One of SMI's old friends, Paul Merriman, recently wrote an interesting column for Marketwatch.com titled "How 1% can add \$1 million to retirement." Its focus is on simple steps an ordinary investor can take to boost their portfolio's return — and providing the motivational kick in the pants to make those changes by illustrating how dramatic a difference that extra 1% per year can make.

Unlike most newsletters, we don't do a lot of "return baiting" here at SMI. But it's possible that in our reluctance to play the "Wouldn't it be exciting to earn this kind of money!?" card, we leave some motivational juice on the sideline that would, in fact, inspire readers to make positive changes to their spending and investing plans. So "today and today only!" I'm going to make an exception and blatantly tout some "You could earn this!" numbers for you.

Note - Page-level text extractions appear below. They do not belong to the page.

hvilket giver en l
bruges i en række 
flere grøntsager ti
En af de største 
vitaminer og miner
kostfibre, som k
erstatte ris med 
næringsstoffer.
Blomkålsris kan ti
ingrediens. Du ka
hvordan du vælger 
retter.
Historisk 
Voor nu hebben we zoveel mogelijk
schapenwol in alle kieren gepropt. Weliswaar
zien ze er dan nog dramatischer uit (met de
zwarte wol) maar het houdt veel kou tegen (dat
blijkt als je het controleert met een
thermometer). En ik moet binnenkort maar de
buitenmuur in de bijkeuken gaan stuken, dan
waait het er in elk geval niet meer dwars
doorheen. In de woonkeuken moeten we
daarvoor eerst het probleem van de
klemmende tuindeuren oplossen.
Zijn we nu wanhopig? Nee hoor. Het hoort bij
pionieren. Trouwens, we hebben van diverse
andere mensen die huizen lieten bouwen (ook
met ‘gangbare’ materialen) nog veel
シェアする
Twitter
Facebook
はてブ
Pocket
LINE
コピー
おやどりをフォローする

(As a total aside, running these types of earnings scenarios on a financial calculator used to be one of my favorite pastimes back in college while enduring the drudgery of a particularly slow *cough-real estate-cough* class. That and dreaming of running a mutual fund someday. True story.)

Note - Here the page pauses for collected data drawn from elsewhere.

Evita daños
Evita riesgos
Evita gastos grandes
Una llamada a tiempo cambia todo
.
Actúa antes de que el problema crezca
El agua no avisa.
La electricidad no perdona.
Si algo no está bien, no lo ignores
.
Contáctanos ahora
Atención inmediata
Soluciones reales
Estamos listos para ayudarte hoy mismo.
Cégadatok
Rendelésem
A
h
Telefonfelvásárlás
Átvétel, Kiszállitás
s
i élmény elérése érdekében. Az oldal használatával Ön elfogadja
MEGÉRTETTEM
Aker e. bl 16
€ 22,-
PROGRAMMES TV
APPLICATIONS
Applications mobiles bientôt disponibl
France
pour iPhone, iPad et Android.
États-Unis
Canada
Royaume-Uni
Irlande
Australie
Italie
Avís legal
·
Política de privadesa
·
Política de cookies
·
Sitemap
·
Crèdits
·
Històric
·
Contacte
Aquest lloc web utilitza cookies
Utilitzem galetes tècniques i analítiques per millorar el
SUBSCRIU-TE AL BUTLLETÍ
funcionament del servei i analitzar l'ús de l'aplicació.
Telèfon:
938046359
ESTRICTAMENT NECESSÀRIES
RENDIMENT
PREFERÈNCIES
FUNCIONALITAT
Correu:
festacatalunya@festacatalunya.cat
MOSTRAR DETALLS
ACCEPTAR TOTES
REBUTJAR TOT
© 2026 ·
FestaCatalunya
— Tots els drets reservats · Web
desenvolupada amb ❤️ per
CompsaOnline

Back to Merriman's column, here is how he introduces the "magic math of 1%":

If you invest \$5,000 a year for 40 years and earn 8% annually, you'll (in theory at least) wind up with a nest egg of about \$1.3 million. But if you earn 9% along the way, that nest egg grows to just under \$1.7 million. The difference, roughly \$400,000, is entirely the result of that extra 1% return.

Those returns are actually not far off from the returns of the market and Upgrading over the past decade. Through June 30, the Wilshire 5000 earned 8.28% annualized, while Upgrading earned 9.45%. If we substitute those returns into Paul's 40-year example, instead of the \$394,000 difference he saw between earning 8% vs. 9%, we get a difference of \$512,000. This just confirms the point of his article: Those small differences in return really do compound to big amounts over time!

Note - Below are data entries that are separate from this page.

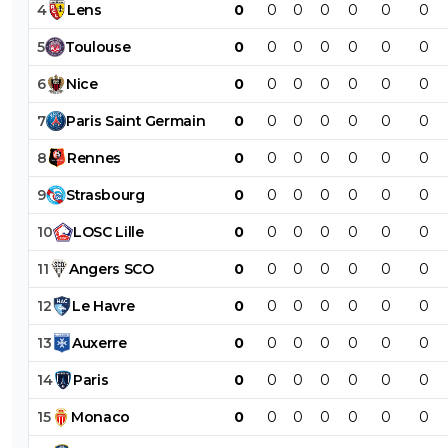
4
Lens
0
0
0
0
0
0
0
5
Toulouse
0
0
0
0
0
0
0
6
Nice
0
0
0
0
0
0
0
7
Paris
Saint
Germain
0
0
0
0
0
0
0
8
Rennes
0
0
0
0
0
0
0
9
Strasbourg
0
0
0
0
0
0
0
10
LOSC
Lille
0
0
0
0
0
0
0
11
Angers
SCO
0
0
0
0
0
0
0
12
Le
Havre
0
0
0
0
0
0
0
13
Auxerre
0
0
0
0
0
0
0
14
Paris
0
0
0
0
0
0
0
15
Monaco
0
0
0
0
0
0
0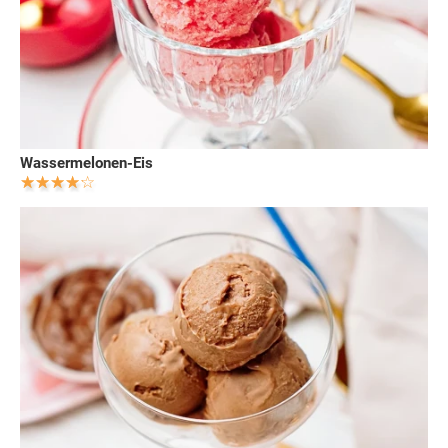
Wassermelonen-Eis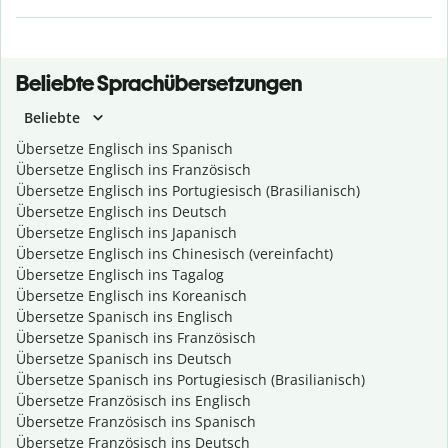
Beliebte Sprachübersetzungen
Beliebte
Übersetze Englisch ins Spanisch
Übersetze Englisch ins Französisch
Übersetze Englisch ins Portugiesisch (Brasilianisch)
Übersetze Englisch ins Deutsch
Übersetze Englisch ins Japanisch
Übersetze Englisch ins Chinesisch (vereinfacht)
Übersetze Englisch ins Tagalog
Übersetze Englisch ins Koreanisch
Übersetze Spanisch ins Englisch
Übersetze Spanisch ins Französisch
Übersetze Spanisch ins Deutsch
Übersetze Spanisch ins Portugiesisch (Brasilianisch)
Übersetze Französisch ins Englisch
Übersetze Französisch ins Spanisch
Übersetze Französisch ins Deutsch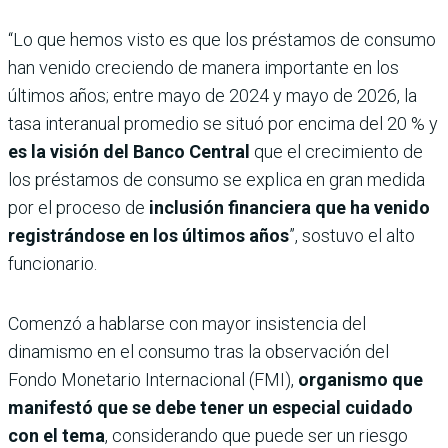
“Lo que hemos visto es que los préstamos de consumo
han venido creciendo de manera importante en los
últimos años; entre mayo de 2024 y mayo de 2026, la
tasa interanual promedio se situó por encima del 20 % y
es la visión del Banco Central
que el crecimiento de
los préstamos de consumo se explica en gran medida
por el proceso de
inclusión financiera que ha venido
registrándose en los últimos años
”, sostuvo el alto
funcionario.
Comenzó a hablarse con mayor insistencia del
dinamismo en el consumo tras la observación del
Fondo Monetario Internacional (FMI),
organismo que
manifestó que se debe tener un especial cuidado
con el tema
, considerando que puede ser un riesgo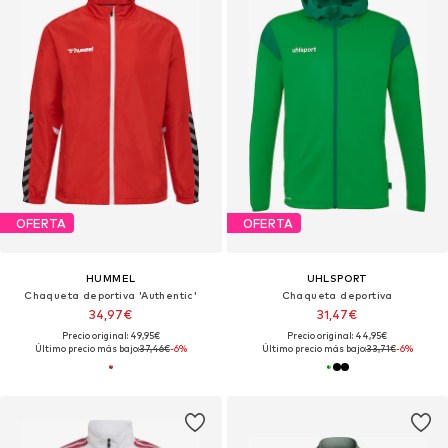
OFERTA
OFERTA
HUMMEL
UHLSPORT
Chaqueta deportiva 'Authentic'
Chaqueta deportiva
34,97€
31,47€
Precio original: 49,95€
Precio original: 44,95€
Último precio más bajo:
37,46€
-6%
Último precio más bajo:
33,71€
-6%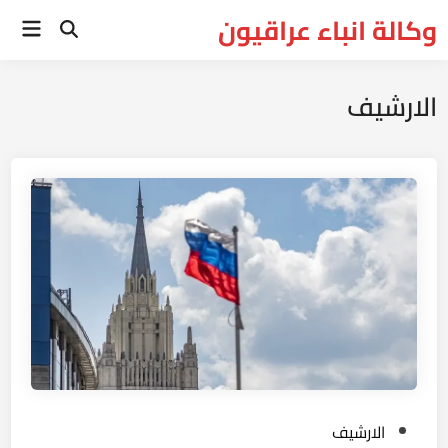
Ski
وكالة انباء عراقيون
Main
t
Open
Menu
Search
conten
الارشيف
P
الارشيف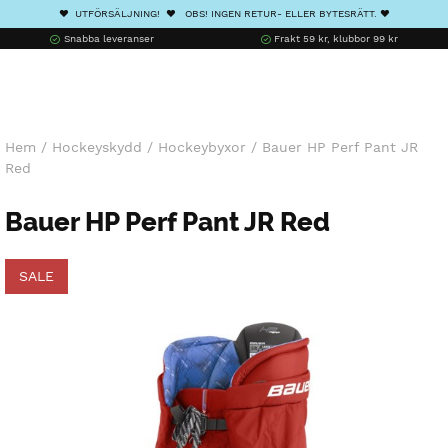
❤️ UTFÖRSÄLJNING! ❤️ OBS! INGEN RETUR- ELLER BYTESRÄTT. ❤️
Snabba leveranser
Frakt 59 kr, klubbor 99 kr
Hem
/
Hockeyskydd
/
Hockeybyxor
/
Bauer HP Perf Pant JR
Red
Bauer HP Perf Pant JR Red
SALE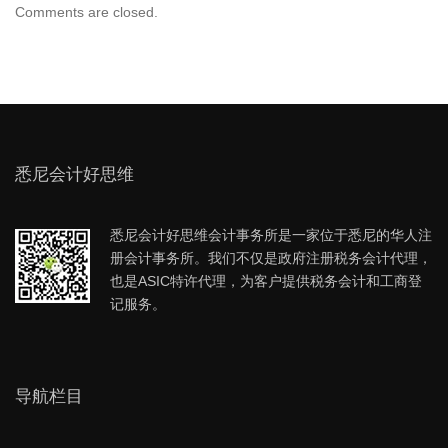
Comments are closed.
悉尼会计好思维
悉尼会计好思维会计事务所是一家位于悉尼的华人注
册会计事务所。我们不仅是政府注册税务会计代理，
也是ASIC特许代理，为客户提供税务会计和工商登
记服务。
导航栏目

But this, as they say, is just the tip of the proverbial iceberg.

What if someone had used a 50/50 blend of Upgrading and DAA instead? (Full disclosure — the DAA numbers used prior to January 2013 are back-tested, not actual.) If we plug the average of Upgrading and DAA's annualized returns from the past 10 years into Merriman's 40-year example, the numbers look like this:

Got your attention yet? Let's add a 10% allocation to Sector Rotation, as we did in Higher Returns With Less Risk: The Best Combinations of SMI's Most Popular Strategies. Using SR's return over the past 10 years, that bumps our total portfolio's return up to 12.05% and the results look like this:

 Market 8.28% \$1,394,635 Upgrading 9.45% \$1,906,696 50% Upgrading/50% DAA 11.41% \$3,257,223 40% Upgrading/50% DAA/10% SR 12.05% \$3,889,093

I can already hear the skeptic's question: is it realistic to use the returns from just the past 10 years in a 40-year example like this? It's a fair question, to be sure, since none of us has any idea what returns will be for the market or any of these strategies in the future.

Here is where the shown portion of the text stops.